Продавец усмехнулся. Судя по выражению лица, подобный вопрос он слышал неоднократно, и поэтому давно приготовил нечто вроде обзорной лекции:
– Начну с названия. Раньше магазинчик назывался «Страх и только». А поскольку толь – пропитанный смолой картон – перестали выпускать, то, соответственно, и продавать. Да и Толька ушёл из компаньонов. А теперь, поскольку распространяются новые веяния, мы решили немного осовремениться. Что касается остального… Есть страх, а есть трусость. И страх ценится гораздо выше. Потому что страх появляется, когда есть непосредственная опасность для жизни. А трусость… – он махнул рукой. – Трусость «моложе»: если страх есть проявление инстинкта самосохранения, свойственного всему живому, то трусость не встречается ни у кого, кроме людей. Трусость порождена разумом, она является своего рода платой за разум.

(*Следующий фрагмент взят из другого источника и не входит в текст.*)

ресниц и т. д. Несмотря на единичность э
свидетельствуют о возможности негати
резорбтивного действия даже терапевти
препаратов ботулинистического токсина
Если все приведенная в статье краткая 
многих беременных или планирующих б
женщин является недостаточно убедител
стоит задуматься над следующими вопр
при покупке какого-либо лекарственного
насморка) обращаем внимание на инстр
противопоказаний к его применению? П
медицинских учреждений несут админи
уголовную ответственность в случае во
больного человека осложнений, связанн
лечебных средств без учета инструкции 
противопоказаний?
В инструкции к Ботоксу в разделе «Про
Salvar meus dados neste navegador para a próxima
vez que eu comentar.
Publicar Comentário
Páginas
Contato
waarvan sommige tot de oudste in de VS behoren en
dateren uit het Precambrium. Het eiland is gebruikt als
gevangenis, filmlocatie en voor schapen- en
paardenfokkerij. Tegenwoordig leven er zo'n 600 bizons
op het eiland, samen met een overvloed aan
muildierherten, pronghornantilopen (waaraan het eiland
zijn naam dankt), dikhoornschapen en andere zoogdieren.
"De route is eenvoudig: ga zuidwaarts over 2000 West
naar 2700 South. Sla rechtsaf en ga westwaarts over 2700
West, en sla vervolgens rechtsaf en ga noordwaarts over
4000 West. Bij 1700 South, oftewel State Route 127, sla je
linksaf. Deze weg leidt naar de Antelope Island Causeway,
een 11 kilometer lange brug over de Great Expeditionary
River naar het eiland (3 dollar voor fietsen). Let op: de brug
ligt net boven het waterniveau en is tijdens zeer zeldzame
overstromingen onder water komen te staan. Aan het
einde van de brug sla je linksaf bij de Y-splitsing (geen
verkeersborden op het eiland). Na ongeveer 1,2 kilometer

То есть видимых причин для страха нет, нет прямой опасности – скажем, надо выступить на собрании, покритиковать начальника, – а человек боится. Вот это не страх, а трусость. Страх можно преодолеть – нам известны примеры, а трусость часто превращается в черту характера, прирастает к нему, и тогда избавиться от неё невозможно. Иногда удаётся изгнать трусость, но только страхом. Испытав большой страх, человек перестаёт трусить. Хотя встречаются и исключения, – задумчиво добавил он.
Мы прошли, посмотрели. Разнокаплиберные страхи не внушали опасения.
– Сюда, наверное, сдавал страхи знакомый того малыша, – вспомнил Том, когда мы шли к выходу.
Выйдя, мы заметили сидящего на скамейке гражданина. Он собирался войти в учреждение напротив, и широко раскрыл портфель, где лежало сложенное вдвое чинопочитание. Он достал его, развернул, тщательно разгладил… Но оно всё равно осталось сложенным. Так продолжалось несколько раз: сколько он ни старался, разгладить чинопочитание не удавалось. Пришлось ему надевать чинопочитание и идти сложенным если не вдвое, то склонившись в глубоком поклоне – обязательно.
– Зря старался, –
– Что касается естественного вида, – произнёс Том, – то прошу обратить внимание на того субъекта, который что-то подбирает с земли.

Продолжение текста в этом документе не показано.